Several years ago, San Francisco tennis researcher John Yandell, using high-speed video cameras, calculated that a full-force Pete Sampras forehand resulted in the ball rotating 1,800 times per minute. Federer’s rockets spun 2,700 times.

But no one came close to Nadal’s 3,200 revolutions per minute, explaining why his forehands tend to bounce higher than his competitors’ shots on the clay of Roland Garras or the green lawns of Wimbledon.

Now, with the U.S. Open looming later this month, how Nadal performs, how his knees stand up in his two hardcourt warmups — the Rogers Cup and in Cincinnati the following week — will be a major, if not the storyline in both tournaments.

“For sure, the U.S. Open is going to be one of my goals for the rest of my career,” said Nadal, who won the Rogers Cup in 2005 and ’08.

But Nadal, who was front and centre at Friday’s Rogers Cup draw at Toronto’s CN Tower, insists the Open is not an issue at the moment.

Asked if he thought a strong showing on the hard courts at Toronto’s Rexall Centre would send a message to his U.S. Open rivals, the Spaniard could only chuckle.

“I don’t have nothing to send — not even a text message.”

“The U.S. Open isn’t for three weeks,” he continued. “If I win here (Toronto), it doesn’t mean I’m going to win the U.S. Open.

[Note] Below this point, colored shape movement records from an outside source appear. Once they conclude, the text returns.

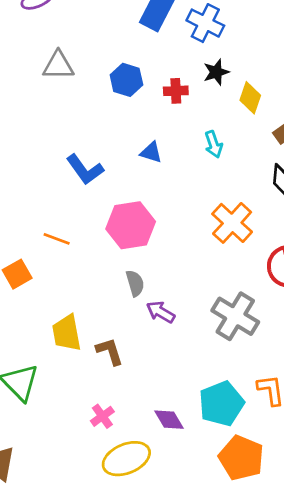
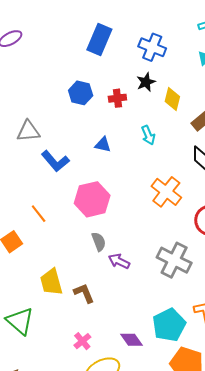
blue cross: (205, 23) -> (152, 47), moved
gray triangle: (58, 65) -> (28, 131), moved
orange line: (57, 239) -> (39, 214), turned 36

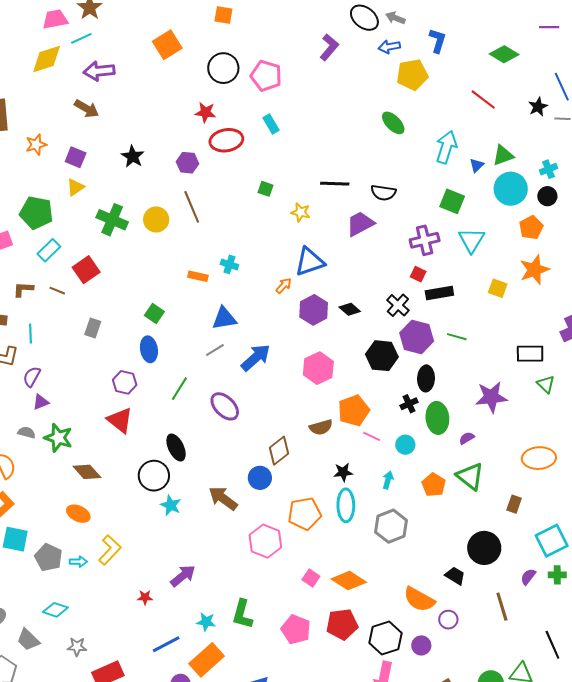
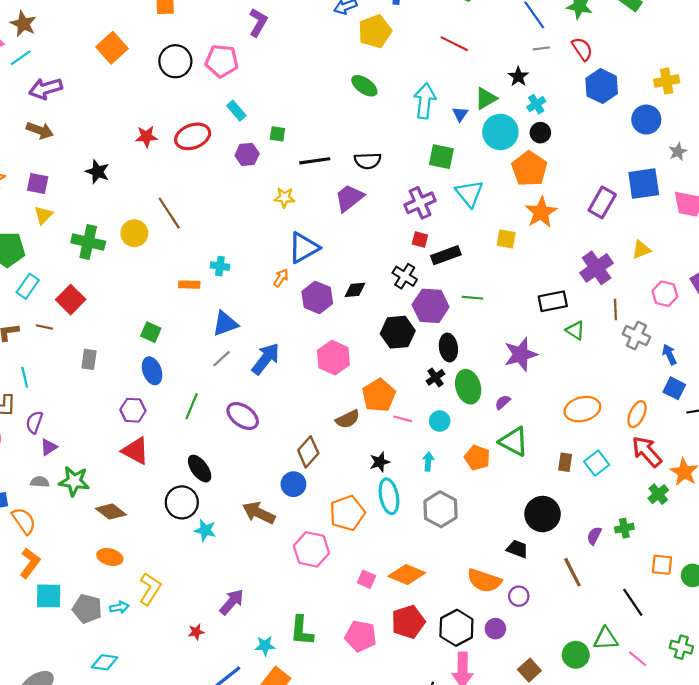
purple L-shape: (329, 47) -> (258, 22), moved
black star: (538, 107) -> (518, 77), moved
red star: (205, 112) -> (146, 137), moved
purple hexagon: (187, 163) -> (247, 154), moved
green square: (265, 189) -> (277, 134), moved
orange pentagon: (531, 228) -> (529, 169), size x1.4
black diamond: (350, 309) -> (355, 290), turned -35
cyan square: (552, 541) -> (597, 463), moved, size x0.7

If I lose here, it doesn’t mean I won’t have a chance to win the U.S. Open.”

Whether he triumphs at Flushing Meadows or not, Nadal believes he has already been blessed with victories at Wimbledon and Roland Garros in 2010.

Asked what he wishes for himself now, Nadal responded: “Nothing at all. I am more than happy with what’s happened this year. It’s more than I could dream.

“Now, I just want to stay healthy and continue to play well.”